Morse had remained silent during these exchanges; and remained so now, his brain already galloping several furlongs ahead of the field. And Lewis, after such a withering rebuke, also remained silent, holding the receipt tightly, like a punter clutching a winning betting slip. Only Strange, it appeared, was willing to break the awkward silence as he turned again to Dr. Hobson.

“They’re just carting him off, you say?”

“Yes.”

“Well, let us know — let Chief Inspector Morse know — what you come up with. Sooner the quicker. Understood?”

“Of course.”

The assembled personages rose to their feet; and matters at Sutton Courtenay were seemingly now at an end.

But not so; not quite.

It was Morse, at last, who made his brief though extraordinarily significant contribution to the afternoon’s developments.

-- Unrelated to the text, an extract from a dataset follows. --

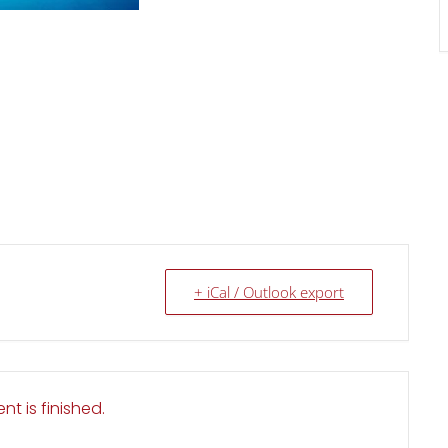
+ iCal / Outlook export
nt is finished.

“Sir, I think you ought to have a look at him.”

“I don’t like dead bodies any more than you do, Morse.”

“I know that, but...”

“But what?”

“... but you ought to have a look at him.” Morse spoke his words slowly and quietly. “You see, I think it’s quite possible that you’ll recognize him.”

Frequently afterward, in the post-Morse years, would Sergeant Lewis recall that afternoon at the fill-in site in Oxfordshire: when Chief Superintendent Strange had looked at the bloodless face of a murdered man; and when his erstwhile ruddy cheeks had paled to chalky white.

“Bloody ‘ell! I knew him, Morse. I interviewed him twice in the Harrison murder inquiry.”

When the top brass had finally dispersed, Eddie Andrews let himself back into the now deserted office, turned on the TV, found Sport (Cricket) on Ceefax and noted with quiet satisfaction that Northamptonshire were really doing rather well that day.